Proposed European Union sanctions over Iran’s nuclear program would be ineffective and may hurt the countries that impose them, Iranian foreign ministry spokesman Ramin Mehmanparast.
The sanctions “will not be effective at all,” Mehmanparast said at a news conference today in Tehran aired on television. “Resorting to restrictive measures and pressure will receive its due response and will backfire.”
EU governments pledged yesterday to back the U.S. in imposing curbs on Iran that go beyond the penalties laid down by the United Nations Security Council last week. European sanctions will target Iran’s oil and gas sector, clamping down on investment and the transfer of advanced technologies, foreign ministers from the bloc agreed.

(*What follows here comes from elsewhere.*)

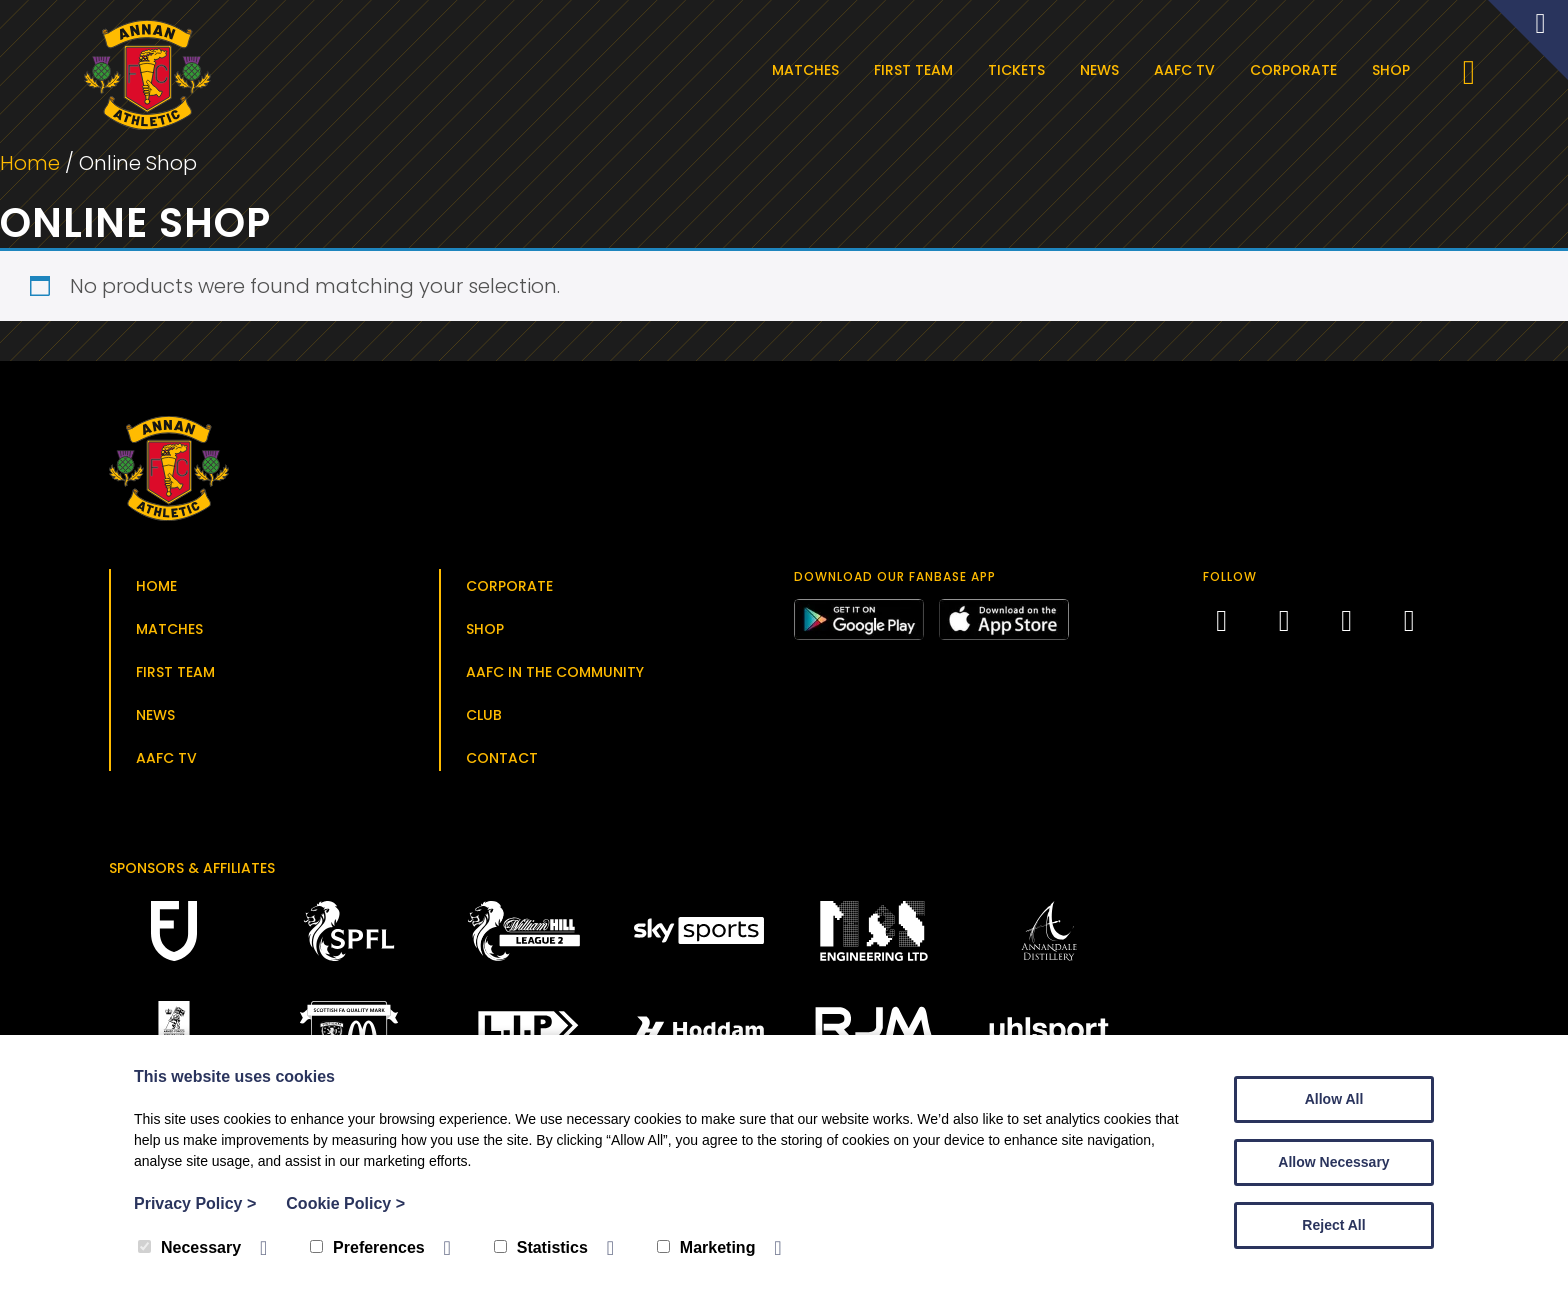 This screenshot has height=1290, width=1568. I want to click on Allow All, so click(1334, 1099).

“We now need to adopt accompanying and supporting measures to the resolution,” EU foreign policy chief Catherine Ashton told reporters in Luxembourg yesterday. EU leaders are to discuss details of the sanctions in Brussels on June 17.
Last week’s UN resolution called for curbs on financial transactions with Iran, a tighter arms embargo and authority to seize cargo potentially usable in nuclear weapons or missiles. Three previous sets of UN sanctions have failed to stop Iran’s uranium-enrichment program.
Passed by the Security Council on June 9 in a 12-2 vote with one abstention, the resolution also freezes the assets of 40 companies, banks and government agencies, and bars foreign travel by Javad Rahiqi, head of a branch of the Atomic Energy Organization of Iran.
Iran says it is entitled, as a signatory to the nuclear Non-Proliferation Treaty, to pursue civilian nuclear power projects. The U.S. and its allies accuse the country of working to develop the capacity to make atomic bombs.
“We are only seeking to execute our rights and will not allow anyone to stop us from this,” Mehmanparast said. “Any action limiting this and applying political pressure will make us more resolute on this path.”
Ashton said she has contacted Saeed Jalili, Iran’s nuclear negotiator, to arrange a meeting on behalf of the UN powers. She said that an offer of economic incentives to Iran “remains on the table. Sanctions are not the endgame.”